Founded in 1996, Cave Canem cultivates the artistic and professional growth of African-American poets. The prize goes to exceptional first books by African-American poets. “To be able to represent the group through the prize is a great honor,” says Pollock, who is also a Cave Canem fellow. Elizabeth Alexander, a Cave Canem faculty member who was selected by President Obama to compose a poem for his inauguration, chose Spit Back a Boy for the award.
The collection of poems, to be published in spring 2011 by the University of Georgia Press, focuses on the “emotional familiarity” of everyday life and links themes of racial identity, romance, and mortality, he says. Pollock, whose mother is African-American and father is Caucasian, says he wished growing up that he had a darker, less ambiguous, complexion. Time and imagination transformed the memory of his first Philadelphia experience, turning it into a touchstone for racial identity in the poem, “Oya in Old City.”
I flung my almost white self
into my mother’s embrace—that brown
embrace I hoped would swallow me whole
and spit back a boy four shades darker—
while the woman chuntered away, her cart
rattling over cobbles worn by centuries of traffic.

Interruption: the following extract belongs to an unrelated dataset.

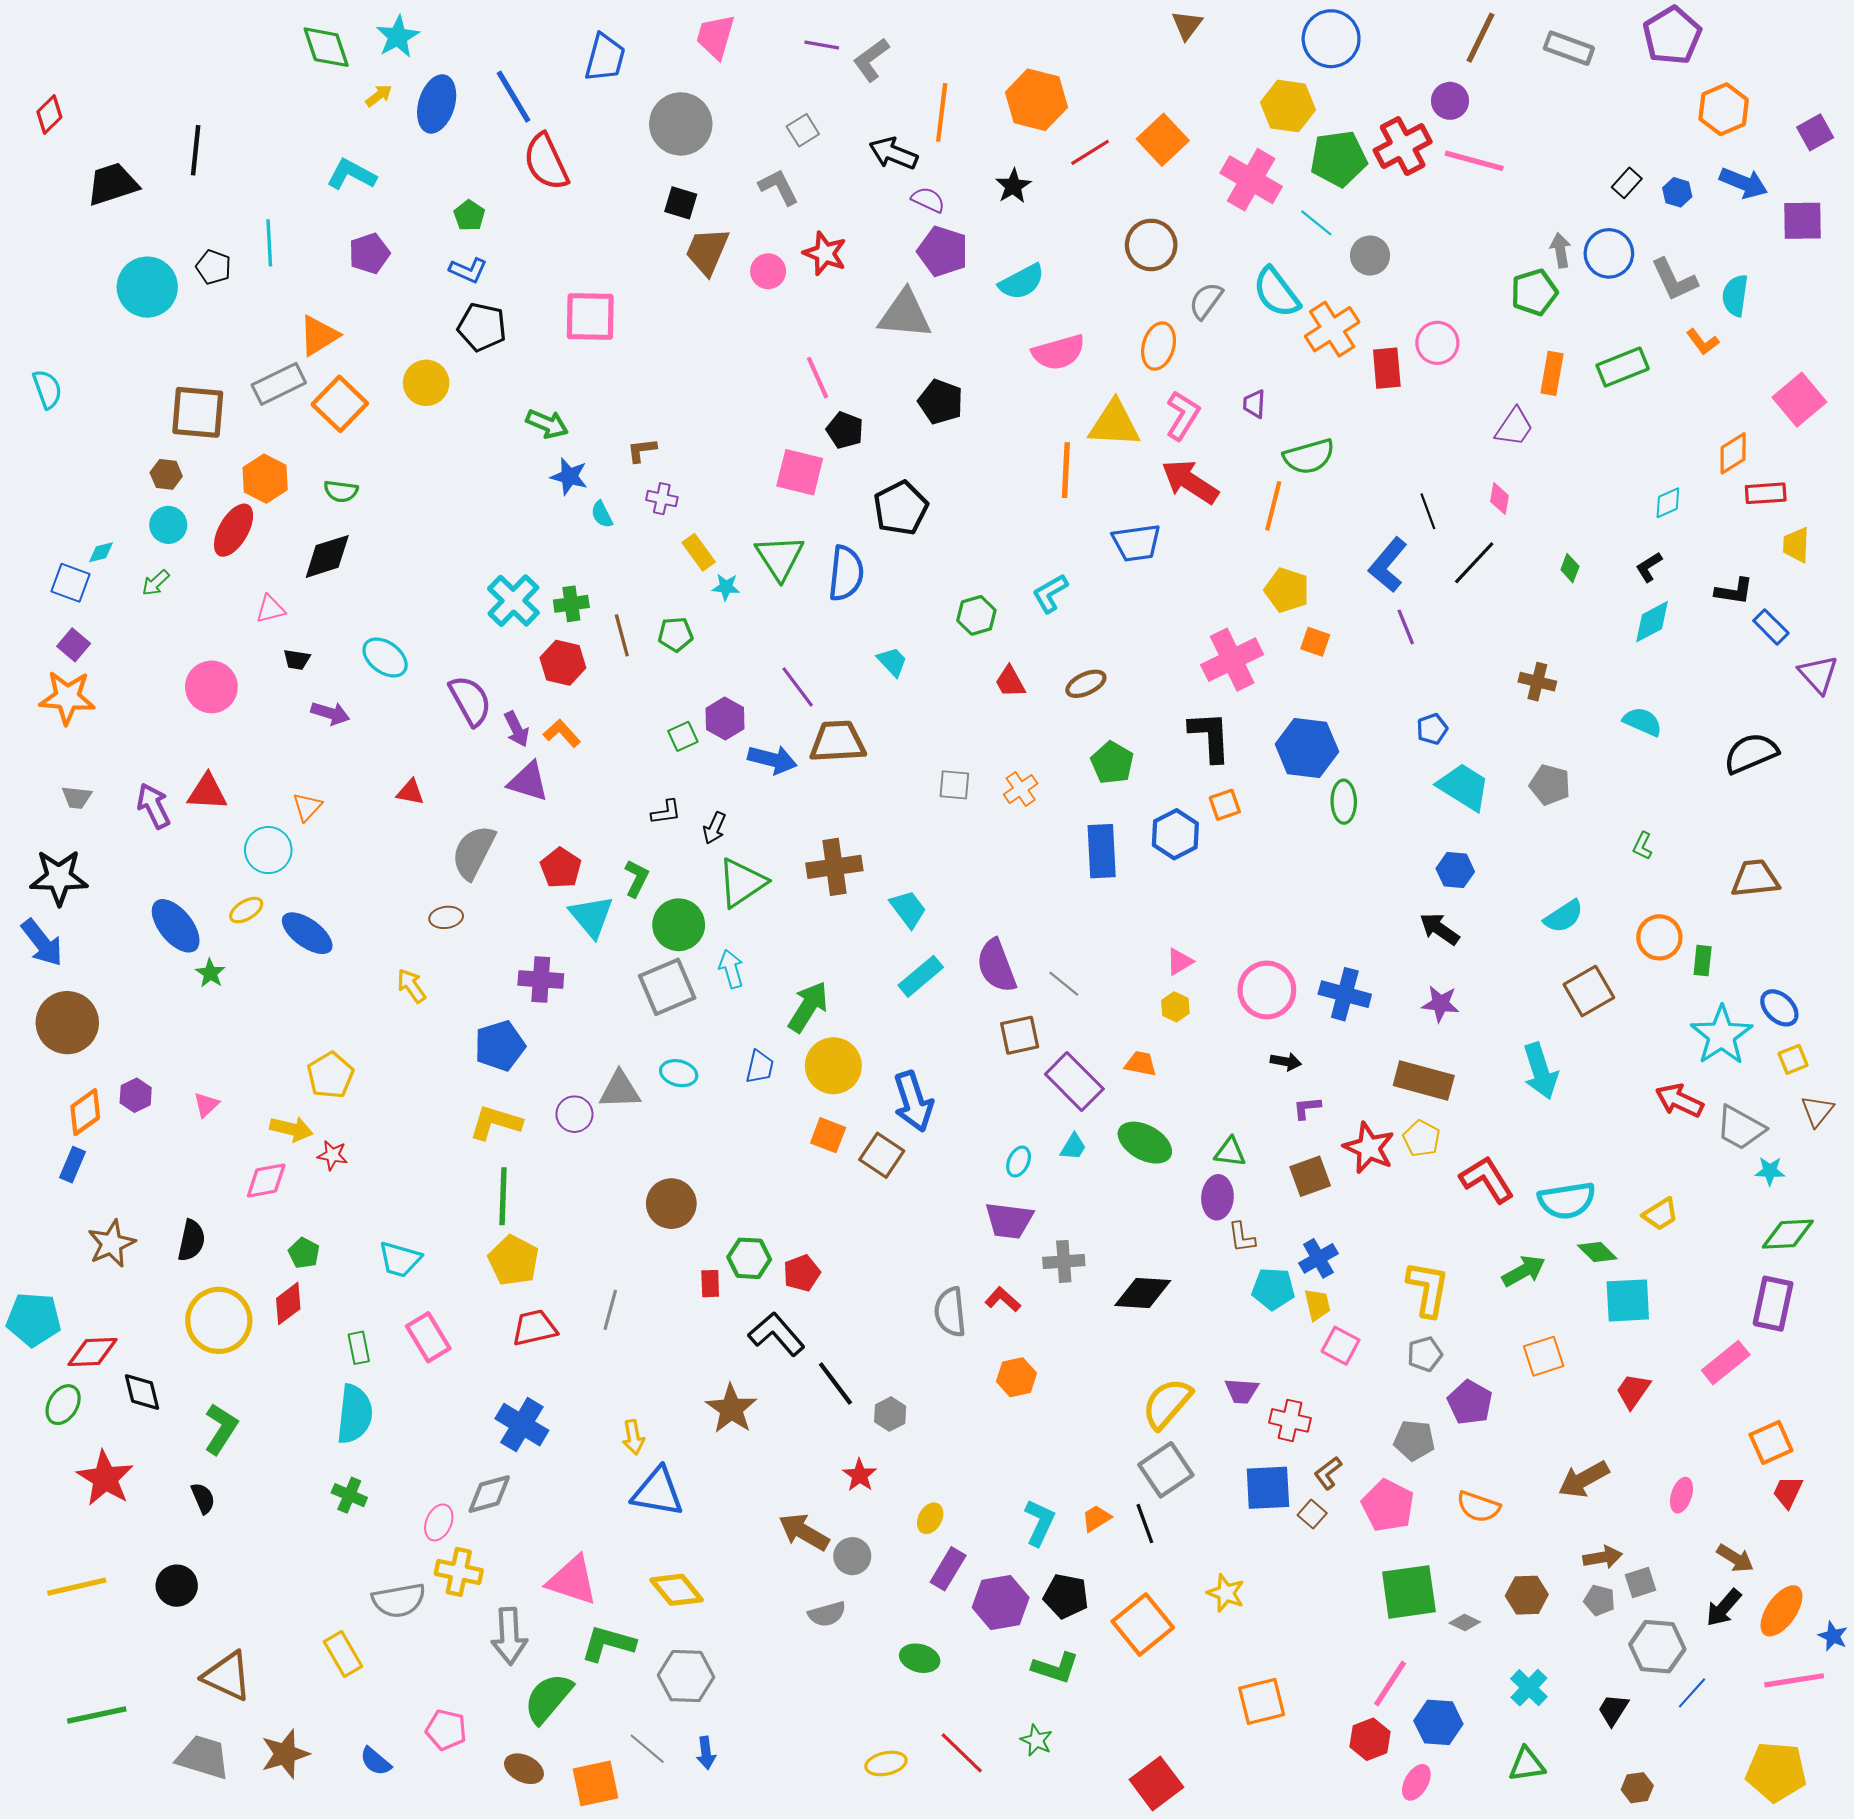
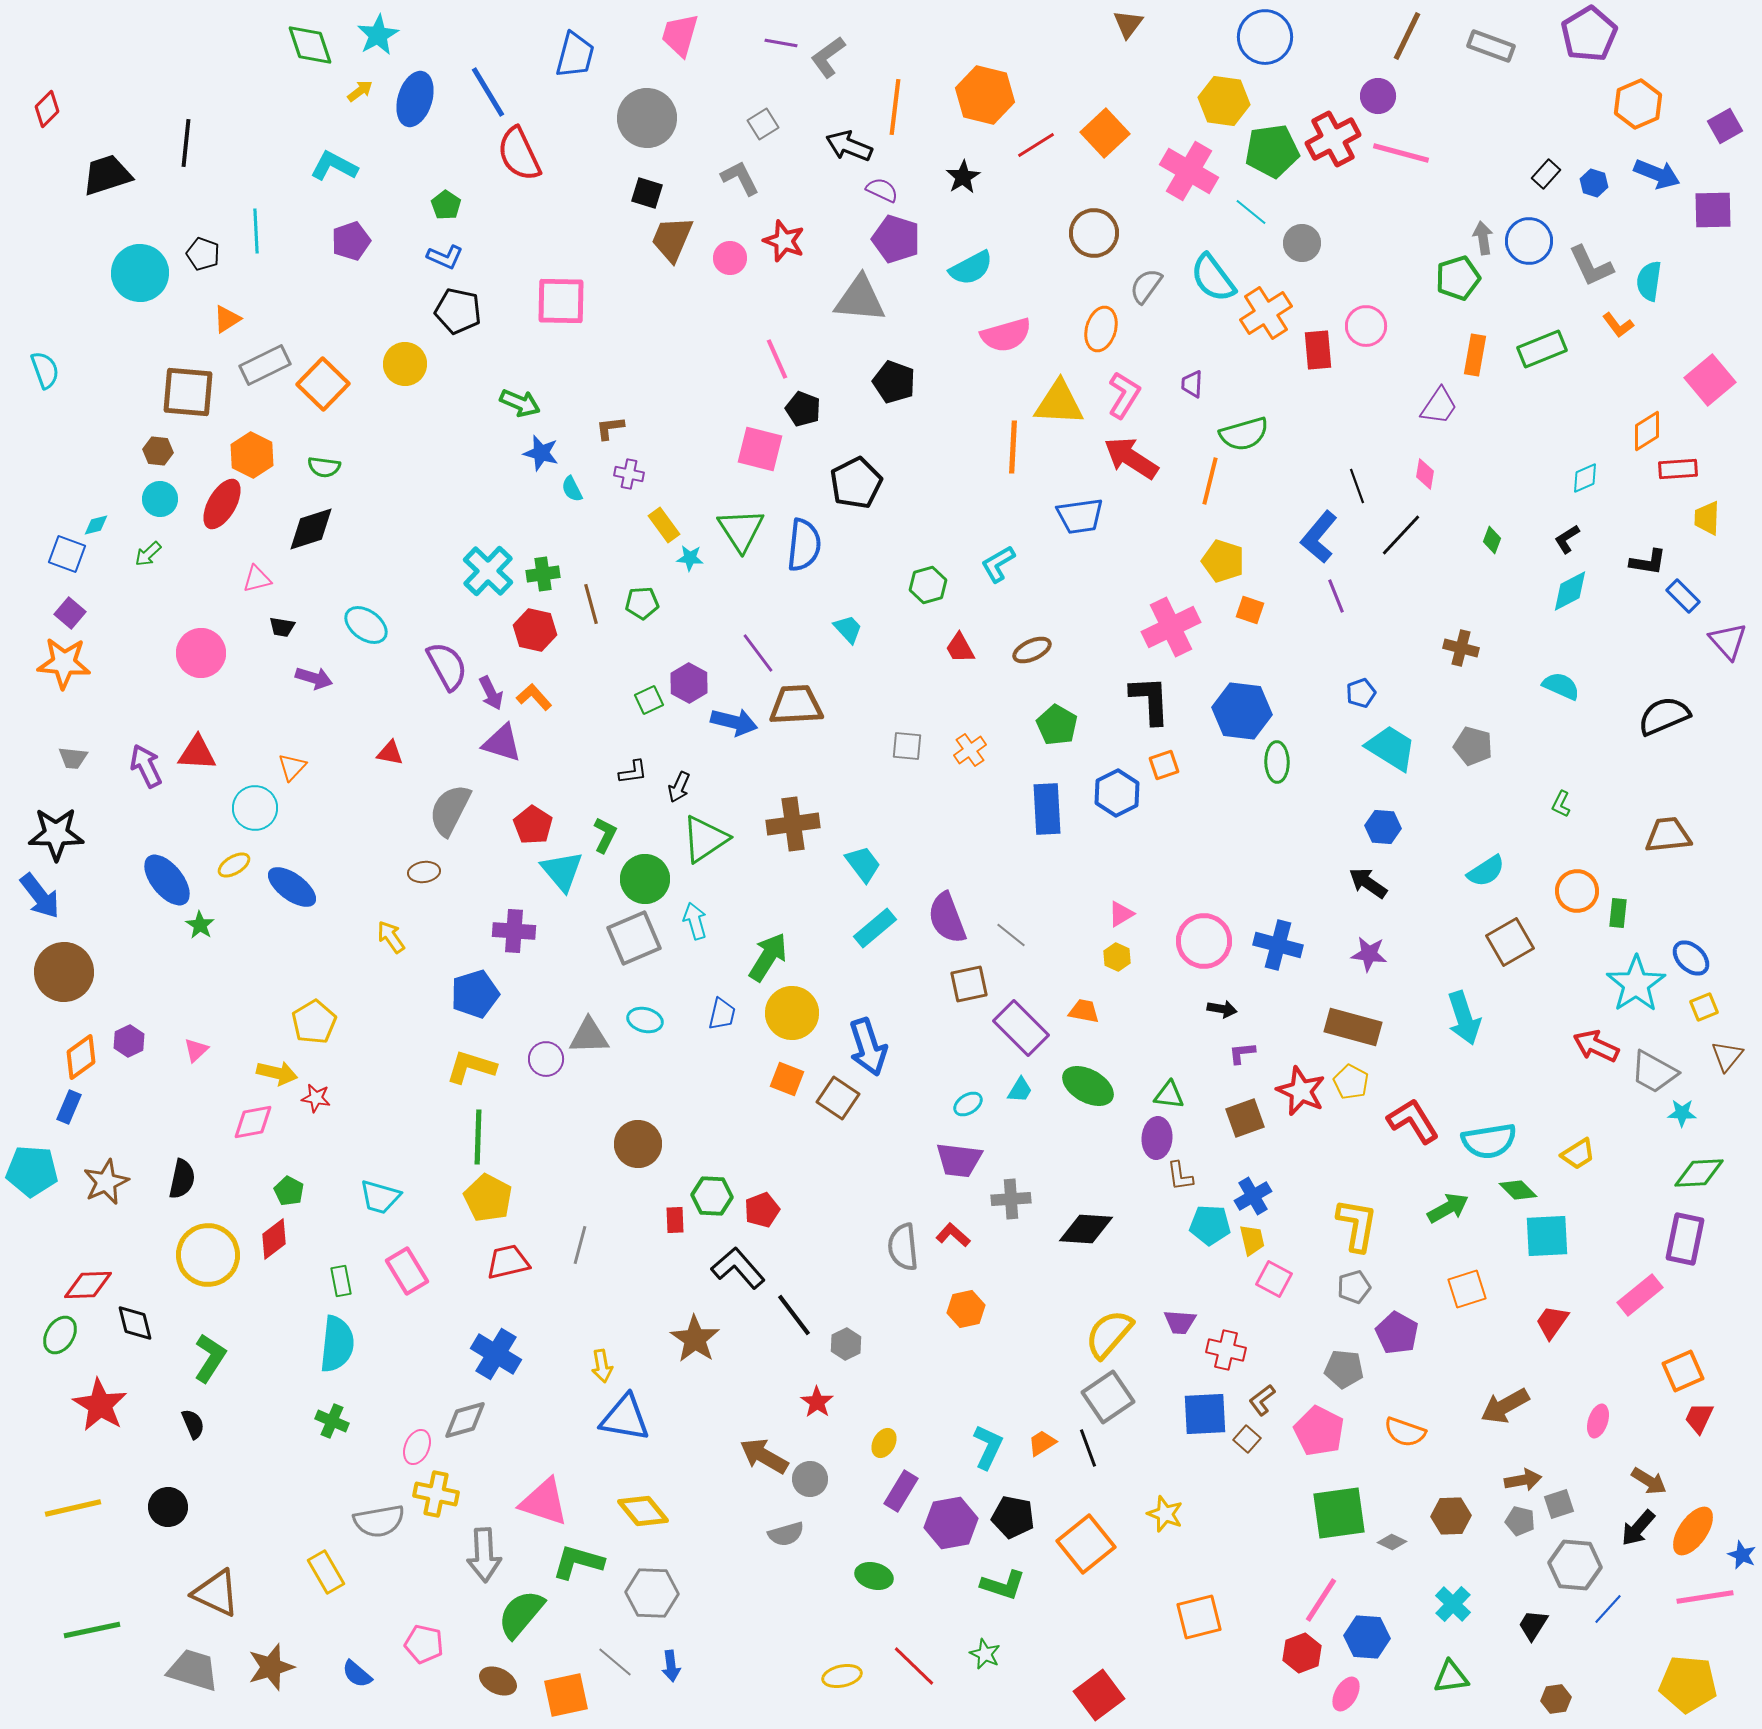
orange triangle: (319, 335) -> (227, 319), moved, size x0.7
cyan ellipse: (1019, 1162) -> (968, 1104), turned 32
cyan pentagon: (34, 1319) -> (32, 1171), moved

Poetry seemed to be an unlikely future for Pollock. After graduating from Haverford with an English degree, he went into corporate public relations. “I felt this pressure, as my parents’ oldest child, not to be a financial burden to them,” Pollock explains. “It wasn’t my intent to become a poet.” But friends from Haverford who worked in the non-profit world encouraged his eventual decision to try another path. Pollock’s poetry began appearing in literary publications and he moved into teaching. He is now in his fourth year at Chestnut Hill Academy in Philadelphia, where he teaches seventh and eighth grade English.
Pollock says his poems serve as a witness to his times. “I didn’t write in a serious way at Haverford,” he admits. “[But] I believe poets should be aware of their time. Haverford was important in my understanding of that.”